Rabbi Arthur Schneier, senior rabbi of Park East Synagogue in Manhattan and founder of the Appeal of Conscience Foundation, was conferred a Papal Knight of St. Sylvester by Cardinal Dolan this week in the presence of top religious leaders and elected officials.
Archbishop Bernardito C. Auza, the apostolic nuncio and permanent observer of the Holy See to the United Nations, hosted the April 27 ceremony.
“Pope Francis is bestowing the honor on Rabbi Arthur Schneier who has worked unceasingly to promote peace and mutual understanding, in the firm conviction that respect for fundamental human rights, including religious freedom, are indispensable values for all peoples of the world to enjoy peace, security and shared prosperity,” said the archbishop in a statement. “A Holocaust survivor, Rabbi Schneier has always held this conviction in his heart and made it a principle of life.”
The Vienna-born Rabbi Schneier, 85, survived the Holocaust in Budapest, Hungary, and arrived in the United States in 1947. Senior rabbi of the 125-year old Park East Synagogue since 1962, he founded the Appeal of Conscience Foundation in 1965.
Rabbi Schneier, in a statement, noted that “the rare honor” Pope Francis bestowed upon him “marks the 50th anniversary of my meetings in the Vatican and the beginning of the cooperation between the Holy See and the Appeal of Conscience Foundation in helping advance religious freedom and human rights.”
“It is also the year that we celebrate the 50th anniversary of Nostra Aetate,” the landmark Vatican II document, which the rabbi called “a turning point in Catholic Jewish relations.”
Rabbi Schneier said, “The visit of St. Pope Paul John Paul II to the Rome synagogue, Pope Benedict XVI’s visit to synagogues in Europe as well as Park East Synagogue, the first papal visit to a synagogue in the United States, are historic events that have contributed to the evolving relationship between Catholic Church and the Jewish people. I am greatly honored to be recognized by His Holiness, a voice of conscience who has embraced humanity with his outreach, compassion, love and mercy to all of God’s children.”

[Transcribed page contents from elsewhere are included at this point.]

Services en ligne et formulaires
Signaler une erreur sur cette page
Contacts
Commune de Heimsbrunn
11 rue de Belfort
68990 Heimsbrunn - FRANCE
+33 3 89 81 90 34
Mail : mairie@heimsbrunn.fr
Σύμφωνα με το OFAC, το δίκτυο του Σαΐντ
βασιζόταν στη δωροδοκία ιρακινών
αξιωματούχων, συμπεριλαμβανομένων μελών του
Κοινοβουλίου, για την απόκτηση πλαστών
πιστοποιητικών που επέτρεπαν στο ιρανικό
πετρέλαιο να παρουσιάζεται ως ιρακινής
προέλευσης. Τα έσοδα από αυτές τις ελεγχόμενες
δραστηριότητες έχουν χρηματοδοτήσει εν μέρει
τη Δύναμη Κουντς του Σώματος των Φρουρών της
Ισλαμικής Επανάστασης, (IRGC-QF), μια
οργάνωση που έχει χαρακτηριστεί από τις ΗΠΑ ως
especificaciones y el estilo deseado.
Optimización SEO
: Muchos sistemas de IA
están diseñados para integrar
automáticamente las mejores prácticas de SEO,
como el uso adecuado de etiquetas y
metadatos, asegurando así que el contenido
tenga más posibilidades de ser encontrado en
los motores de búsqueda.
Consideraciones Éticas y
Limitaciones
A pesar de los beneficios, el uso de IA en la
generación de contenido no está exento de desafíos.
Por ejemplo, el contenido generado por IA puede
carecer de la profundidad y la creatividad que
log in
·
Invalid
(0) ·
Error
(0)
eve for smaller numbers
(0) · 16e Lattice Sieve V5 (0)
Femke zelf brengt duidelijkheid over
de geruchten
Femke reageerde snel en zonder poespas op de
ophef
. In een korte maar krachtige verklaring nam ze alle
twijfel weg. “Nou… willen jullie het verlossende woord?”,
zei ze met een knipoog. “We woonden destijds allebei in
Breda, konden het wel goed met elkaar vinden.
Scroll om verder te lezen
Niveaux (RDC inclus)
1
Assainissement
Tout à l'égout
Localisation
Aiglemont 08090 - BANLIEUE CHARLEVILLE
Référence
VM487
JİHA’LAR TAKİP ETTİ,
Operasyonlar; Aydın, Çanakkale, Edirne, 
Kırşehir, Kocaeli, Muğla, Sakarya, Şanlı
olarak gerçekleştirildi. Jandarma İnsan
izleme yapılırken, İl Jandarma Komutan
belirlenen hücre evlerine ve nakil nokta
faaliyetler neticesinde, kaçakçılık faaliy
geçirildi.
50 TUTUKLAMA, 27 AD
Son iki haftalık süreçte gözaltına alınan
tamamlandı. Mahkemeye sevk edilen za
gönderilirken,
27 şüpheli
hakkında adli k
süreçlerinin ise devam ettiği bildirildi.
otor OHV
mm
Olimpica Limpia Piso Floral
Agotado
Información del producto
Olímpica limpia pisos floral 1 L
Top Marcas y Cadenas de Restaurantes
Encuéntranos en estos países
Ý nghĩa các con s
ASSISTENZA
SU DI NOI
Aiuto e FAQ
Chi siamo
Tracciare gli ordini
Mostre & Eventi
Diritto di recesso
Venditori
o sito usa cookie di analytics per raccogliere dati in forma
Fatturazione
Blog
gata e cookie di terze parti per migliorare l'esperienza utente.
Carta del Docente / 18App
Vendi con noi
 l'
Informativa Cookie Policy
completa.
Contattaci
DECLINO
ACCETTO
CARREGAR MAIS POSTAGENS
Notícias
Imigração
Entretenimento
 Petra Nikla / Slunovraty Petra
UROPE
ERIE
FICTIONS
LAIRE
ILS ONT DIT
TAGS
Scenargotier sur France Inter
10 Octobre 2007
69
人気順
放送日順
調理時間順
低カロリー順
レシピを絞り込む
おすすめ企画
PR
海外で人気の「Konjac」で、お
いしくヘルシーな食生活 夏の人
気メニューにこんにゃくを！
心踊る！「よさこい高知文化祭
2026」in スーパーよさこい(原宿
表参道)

Rabbi Schneier also stated, “As we remember the 70th anniversary of the end of WWII in Europe, sadly, the hope for a new world order of peace has not materialized. We face once again a volatile world in conflict with radical extremist having hijacked religion to legitimize their barbarism inflicted on religious minorities particularly, Christian minorities who are in the front line of persecution being oppressed, uprooted and decapitated.”
The ceremony was attended by former United States Secretary of State, Dr. Henry Kissinger; Rep. Carolyn Maloney, D-New York; former New York City Mayor David Dinkins; former New York City Police Commissioner Ray Kelly; Archbishop Demetrios of the Greek Orthodox Archdiocese of America; Archbishop Barsamian, of the Armenian Church of America; and a host of other Christian, Jewish and Muslim religious officials.